▸ Records supplied:

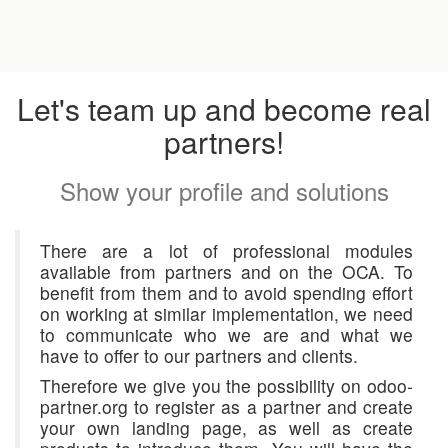
Let's team up and become real
partners!
Show your profile and solutions
There are a lot of professional modules
available from partners and on the OCA. To
benefit from them and to avoid spending effort
on working at similar implementation, we need
to communicate who we are and what we
have to offer to our partners and clients.
Therefore we give you the possibility on odoo-
partner.org to register as a partner and create
your own landing page, as well as create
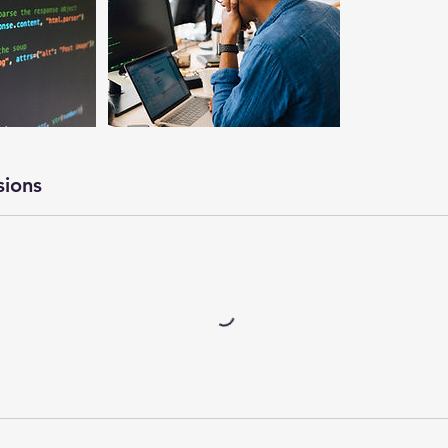
sions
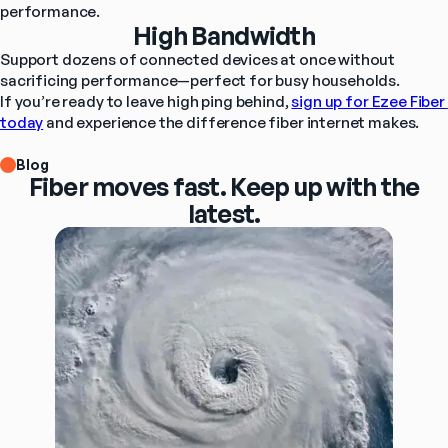
performance.
High Bandwidth
Support dozens of connected devices at once without 
sacrificing performance—perfect for busy households.
If you’re ready to leave high ping behind, 
sign up for Ezee Fiber 
today
 and experience the difference fiber internet makes.
Blog
Fiber moves fast. Keep up with the
latest.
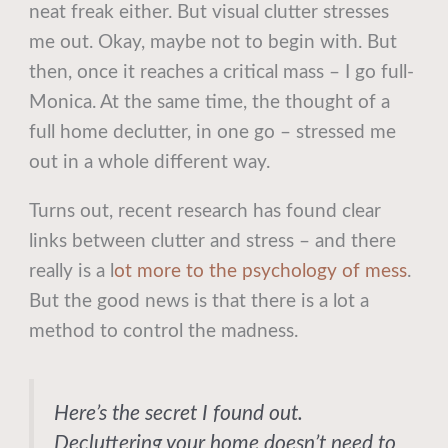
neat freak either. But visual clutter stresses
me out. Okay, maybe not to begin with. But
then, once it reaches a critical mass – I go full-
Monica. At the same time, the thought of a
full home declutter, in one go – stressed me
out in a whole different way.
Turns out, recent research has found clear
links between clutter and stress – and there
really is a l
ot more to the psychology of mess
.
But the good news is that there is a lot a
method to control the madness.
Here’s the secret I found out.
Decluttering your home doesn’t need to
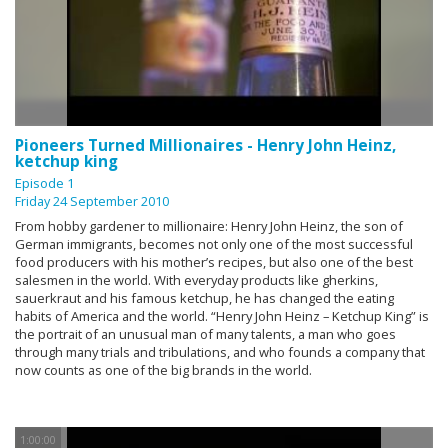
Pioneers Turned Millionaires - Henry John Heinz,
ketchup king
Episode 1
Friday 24 September 2010
From hobby gardener to millionaire: Henry John Heinz, the son of
German immigrants, becomes not only one of the most successful
food producers with his mother’s recipes, but also one of the best
salesmen in the world. With everyday products like gherkins,
sauerkraut and his famous ketchup, he has changed the eating
habits of America and the world. “Henry John Heinz – Ketchup King” is
the portrait of an unusual man of many talents, a man who goes
through many trials and tribulations, and who founds a company that
now counts as one of the big brands in the world.
1:00:00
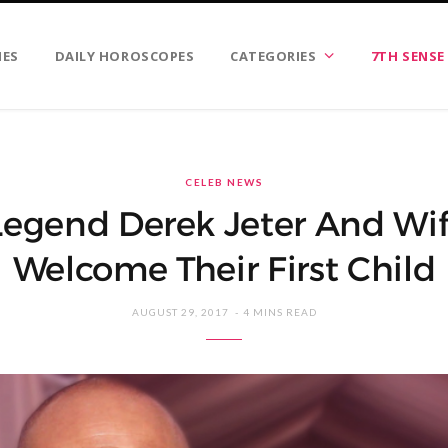
IES
DAILY HOROSCOPES
CATEGORIES
7TH SENSE
CELEB NEWS
Legend Derek Jeter And W
Welcome Their First Child
AUGUST 29, 2017
4 MINS READ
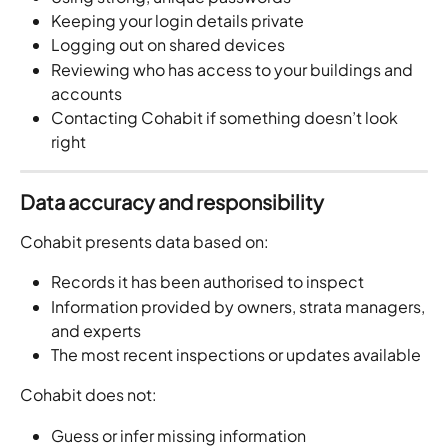
Keeping your login details private
Logging out on shared devices
Reviewing who has access to your buildings and 
accounts
Contacting Cohabit if something doesn’t look 
right
Data accuracy and responsibility
Cohabit presents data based on:
Records it has been authorised to inspect
Information provided by owners, strata managers, 
and experts
The most recent inspections or updates available
Cohabit does not:
Guess or infer missing information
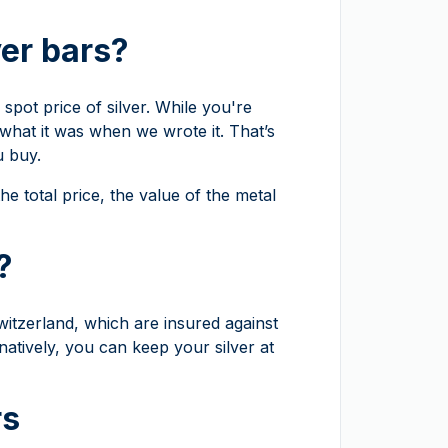
ver bars?
spot price of silver. While you're
 what it was when we wrote it. That’s
u buy.
he total price, the value of the metal
?
witzerland, which are insured against
natively, you can keep your silver at
rs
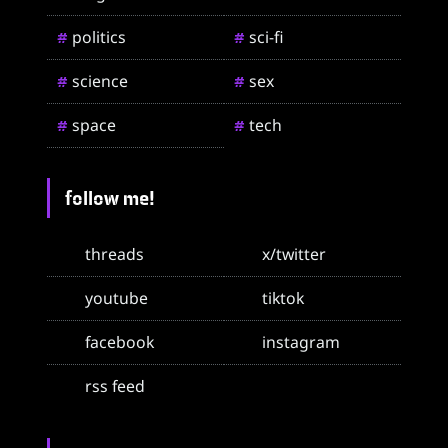
politics
sci-fi
#
#
science
sex
#
#
space
tech
#
#
follow me!
threads
x/twitter
youtube
tiktok
facebook
instagram
rss feed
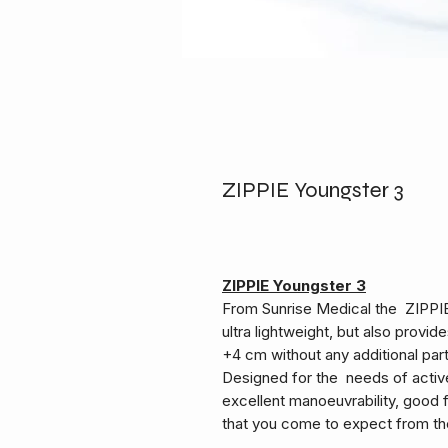
ZIPPIE Youngster 3
ZIPPIE Youngster 3
From Sunrise Medical the ZIPPIE 
ultra lightweight, but also prov
+4 cm without any additional part
Designed for the needs of activ
excellent manoeuvrability, good f
that you come to expect from th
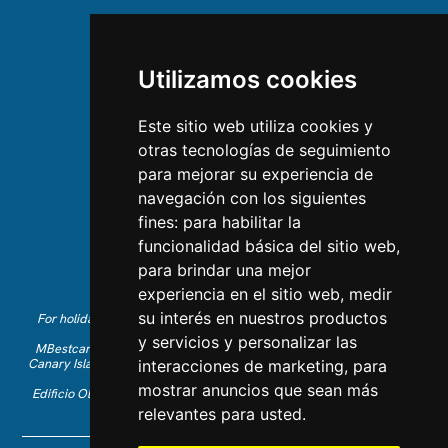
ABOUT US
Utilizamos cookies
About us
Team
Este sitio web utiliza cookies y
otras tecnologías de seguimiento
CONTACT US
para mejorar su experiencia de
navegación con los siguientes
Contact Us
fines:
para habilitar la
Follow us on Instagram
funcionalidad básica del sitio web
,
Like us on Facebook
para brindar una mejor
Find us on LinkedIn
experiencia en el sitio web
,
medir
su interés en nuestros productos
For holiday reservations in English, please call +34 641 28 63 83 or
send an email to
info@mbestcare.com
y servicios y personalizar las
MBestcare is part of Intervenciones Turísticas S.L. registered in the
Canary Islands with company ID: B-38757464. Tour Operator license:
interacciones de marketing
,
para
I.AV 0003871.1
mostrar anuncios que sean más
Edificio Olimpo de la Candelaria n.1 - 38003 Santa Cruz de Tenerife,
Spain
relevantes para usted
.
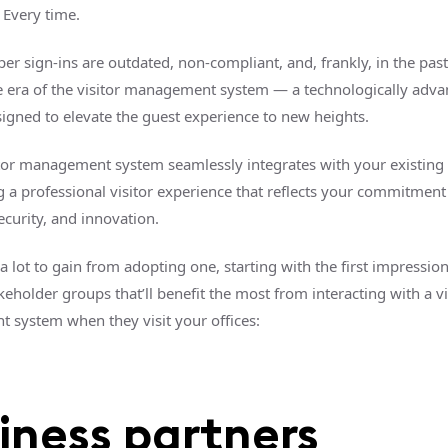
 Every time.
r sign-ins are outdated, non-compliant, and, frankly, in the past
e era of the visitor management system — a technologically adv
signed to elevate the guest experience to new heights.
tor management system seamlessly integrates with your existing
g a professional visitor experience that reflects your commitment
security, and innovation.
a lot to gain from adopting one, starting with the first impressio
keholder groups that’ll benefit the most from interacting with a vi
system when they visit your offices:
iness partners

▸ What you have to do:
Transcribe the listing above exactly, leaving every picture out.

▸ Solution for this task:
Let's team up and become real
partners!
Show your profile and solutions
There are a lot of professional modules
available from partners and on the OCA. To
benefit from them and to avoid spending effort
on working at similar implementation, we need
to communicate who we are and what we
have to offer to our partners and clients.
Therefore we give you the possibility on odoo-
partner.org to register as a partner and create
your own landing page, as well as create
sions
performance.
High Bandwidth
Support dozens of connected devices at once without 
sacrificing performance—perfect for busy households.
If you’re ready to leave high ping behind, 
sign up for Ezee Fiber 
today
 and experience the difference fiber internet makes.
Blog
Fiber moves fast. Keep up with the
latest.
neat freak either. But visual clutter stresses
me out. Okay, maybe not to begin with. But
then, once it reaches a critical mass – I go full-
Monica. At the same time, the thought of a
full home declutter, in one go – stressed me
out in a whole different way.
Turns out, recent research has found clear
links between clutter and stress – and there
really is a l
ot more to the psychology of mess
.
But the good news is that there is a lot a
method to control the madness.
Here’s the secret I found out.
Decluttering your home doesn’t need to
Pioneers Turned Millionaires - Henry John Heinz,
ketchup king
Episode 1
Friday 24 September 2010
From hobby gardener to millionaire: Henry John Heinz, the son of
German immigrants, becomes not only one of the most successful
food producers with his mother’s recipes, but also one of the best
salesmen in the world. With everyday products like gherkins,
sauerkraut and his famous ketchup, he has changed the eating
habits of America and the world. “Henry John Heinz – Ketchup King” is
the portrait of an unusual man of many talents, a man who goes
through many trials and tribulations, and who founds a company that
now counts as one of the big brands in the world.
1:00:00
IES
DAILY HOROSCOPES
CATEGORIES
7TH SENSE
CELEB NEWS
Legend Derek Jeter And W
Welcome Their First Child
AUGUST 29, 2017
4 MINS READ
Keeping your login details private
Logging out on shared devices
Reviewing who has access to your buildings and 
accounts
Contacting Cohabit if something doesn’t look 
right
Data accuracy and responsibility
Cohabit presents data based on:
Records it has been authorised to inspect
Information provided by owners, strata managers, 
and experts
The most recent inspections or updates available
Cohabit does not:
Guess or infer missing information
ver bars?
spot price of silver. While you're
 what it was when we wrote it. That’s
u buy.
he total price, the value of the metal
?
witzerland, which are insured against
natively, you can keep your silver at
rs
politics
sci-fi
#
#
science
sex
#
#
space
tech
#
#
follow me!
threads
x/twitter
youtube
tiktok
facebook
instagram
rss feed
ZIPPIE Youngster 3
ZIPPIE Youngster 3
From Sunrise Medical the ZIPPIE 
ultra lightweight, but also prov
+4 cm without any additional part
Designed for the needs of activ
excellent manoeuvrability, good f
that you come to expect from th
ABOUT US
Utilizamos cookies
About us
Team
Este sitio web utiliza cookies y
otras tecnologías de seguimiento
CONTACT US
para mejorar su experiencia de
navegación con los siguientes
Contact Us
fines:
para habilitar la
Follow us on Instagram
funcionalidad básica del sitio web
,
Like us on Facebook
para brindar una mejor
Find us on LinkedIn
experiencia en el sitio web
,
medir
su interés en nuestros productos
For holiday reservations in English, please call +34 641 28 63 83 or
send an email to
info@mbestcare.com
y servicios y personalizar las
MBestcare is part of Intervenciones Turísticas S.L. registered in the
Canary Islands with company ID: B-38757464. Tour Operator license:
interacciones de marketing
,
para
I.AV 0003871.1
mostrar anuncios que sean más
Edificio Olimpo de la Candelaria n.1 - 38003 Santa Cruz de Tenerife,
Spain
relevantes para usted
.
 Every time.
r sign-ins are outdated, non-compliant, and, frankly, in the past
e era of the visitor management system — a technologically adv
signed to elevate the guest experience to new heights.
tor management system seamlessly integrates with your existing
g a professional visitor experience that reflects your commitment
security, and innovation.
a lot to gain from adopting one, starting with the first impressio
keholder groups that’ll benefit the most from interacting with a vi
system when they visit your offices:
iness partners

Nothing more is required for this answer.